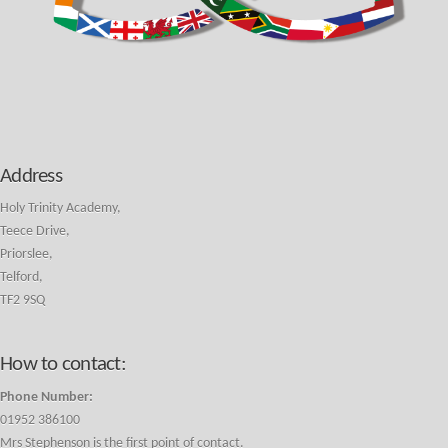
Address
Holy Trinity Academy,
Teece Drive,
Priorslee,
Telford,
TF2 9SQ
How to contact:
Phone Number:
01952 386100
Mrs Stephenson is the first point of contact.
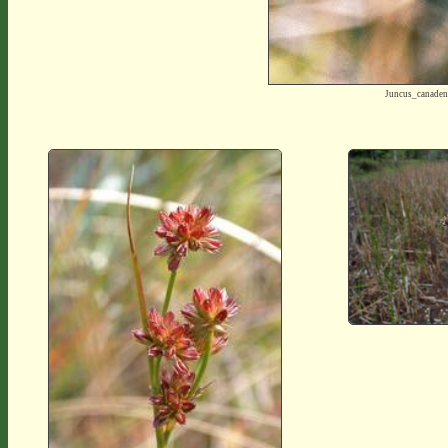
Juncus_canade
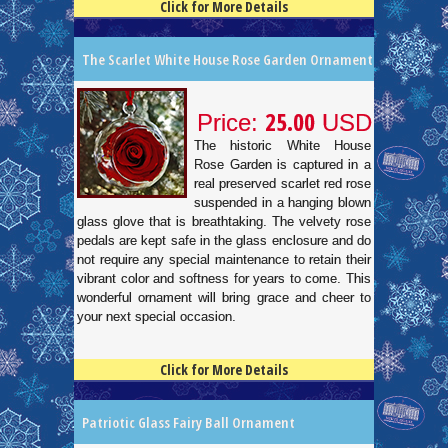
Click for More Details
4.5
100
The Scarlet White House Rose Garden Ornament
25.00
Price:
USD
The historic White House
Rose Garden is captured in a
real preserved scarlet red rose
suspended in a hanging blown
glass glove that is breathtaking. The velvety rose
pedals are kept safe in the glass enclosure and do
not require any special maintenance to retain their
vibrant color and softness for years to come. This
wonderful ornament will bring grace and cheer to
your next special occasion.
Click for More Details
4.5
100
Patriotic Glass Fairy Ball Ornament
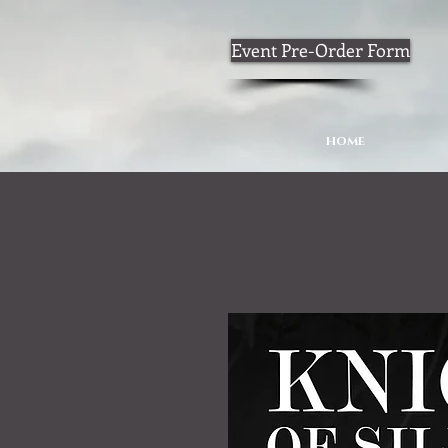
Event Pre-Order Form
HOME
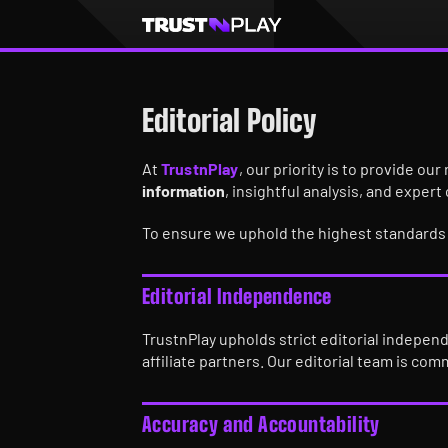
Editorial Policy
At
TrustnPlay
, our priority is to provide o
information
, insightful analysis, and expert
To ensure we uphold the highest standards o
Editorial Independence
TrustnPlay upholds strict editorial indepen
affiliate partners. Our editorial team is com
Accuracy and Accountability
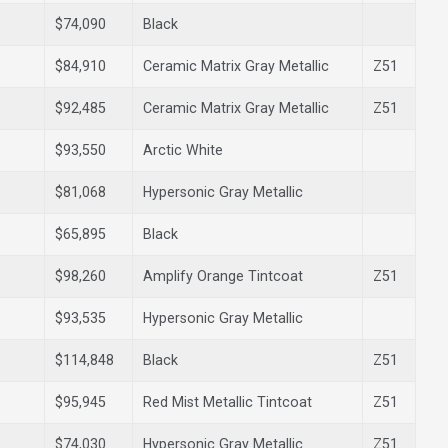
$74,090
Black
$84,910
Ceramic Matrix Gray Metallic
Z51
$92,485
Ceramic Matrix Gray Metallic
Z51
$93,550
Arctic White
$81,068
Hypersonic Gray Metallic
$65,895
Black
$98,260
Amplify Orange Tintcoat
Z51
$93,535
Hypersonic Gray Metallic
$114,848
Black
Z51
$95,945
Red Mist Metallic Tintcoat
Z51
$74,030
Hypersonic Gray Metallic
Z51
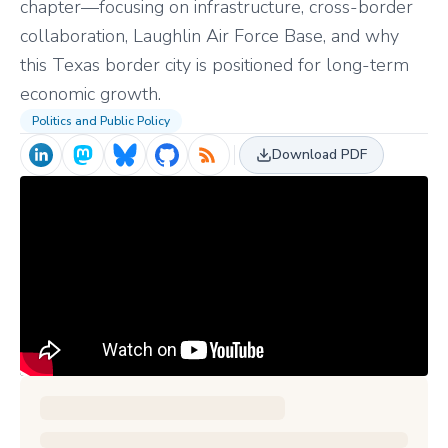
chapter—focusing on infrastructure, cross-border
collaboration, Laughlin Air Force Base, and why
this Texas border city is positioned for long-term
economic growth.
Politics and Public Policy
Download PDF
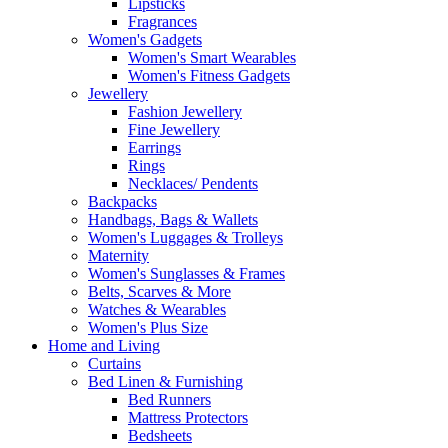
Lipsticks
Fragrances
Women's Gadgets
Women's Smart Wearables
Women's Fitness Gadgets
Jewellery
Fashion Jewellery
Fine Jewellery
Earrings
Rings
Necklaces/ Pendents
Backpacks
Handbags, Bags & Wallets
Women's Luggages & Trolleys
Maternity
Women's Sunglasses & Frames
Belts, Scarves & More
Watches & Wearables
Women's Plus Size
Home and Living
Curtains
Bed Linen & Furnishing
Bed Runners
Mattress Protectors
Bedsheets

Aim of the task: Without including any pictures, output each entry above exactly as it appears.

Answer to this task:
Address
Holy Trinity Academy,
Teece Drive,
Priorslee,
Telford,
TF2 9SQ
How to contact:
Phone Number:
01952 386100
Mrs Stephenson is the first point of contact.
Juncus_canade
Click for More Details
4.5
100
The Scarlet White House Rose Garden Ornament
25.00
Price:
USD
The historic White House
Rose Garden is captured in a
real preserved scarlet red rose
suspended in a hanging blown
glass glove that is breathtaking. The velvety rose
pedals are kept safe in the glass enclosure and do
not require any special maintenance to retain their
vibrant color and softness for years to come. This
wonderful ornament will bring grace and cheer to
your next special occasion.
Click for More Details
4.5
100
Patriotic Glass Fairy Ball Ornament
Event Pre-Order Form
HOME
Editorial Policy
At
TrustnPlay
, our priority is to provide o
information
, insightful analysis, and expert
To ensure we uphold the highest standards o
Editorial Independence
TrustnPlay upholds strict editorial indepen
affiliate partners. Our editorial team is com
Accuracy and Accountability
$74,090
Black
$84,910
Ceramic Matrix Gray Metallic
Z51
$92,485
Ceramic Matrix Gray Metallic
Z51
$93,550
Arctic White
$81,068
Hypersonic Gray Metallic
$65,895
Black
$98,260
Amplify Orange Tintcoat
Z51
$93,535
Hypersonic Gray Metallic
$114,848
Black
Z51
$95,945
Red Mist Metallic Tintcoat
Z51
$74,030
Hypersonic Gray Metallic
Z51
chapter—focusing on infrastructure, cross-border
collaboration, Laughlin Air Force Base, and why
this Texas border city is positioned for long-term
economic growth.
Politics and Public Policy
Download PDF
Lipsticks
Fragrances
Women's Gadgets
Women's Smart Wearables
Women's Fitness Gadgets
Jewellery
Fashion Jewellery
Fine Jewellery
Earrings
Rings
Necklaces/ Pendents
Backpacks
Handbags, Bags & Wallets
Women's Luggages & Trolleys
Maternity
Women's Sunglasses & Frames
Belts, Scarves & More
Watches & Wearables
Women's Plus Size
Home and Living
Curtains
Bed Linen & Furnishing
Bed Runners
Mattress Protectors
Bedsheets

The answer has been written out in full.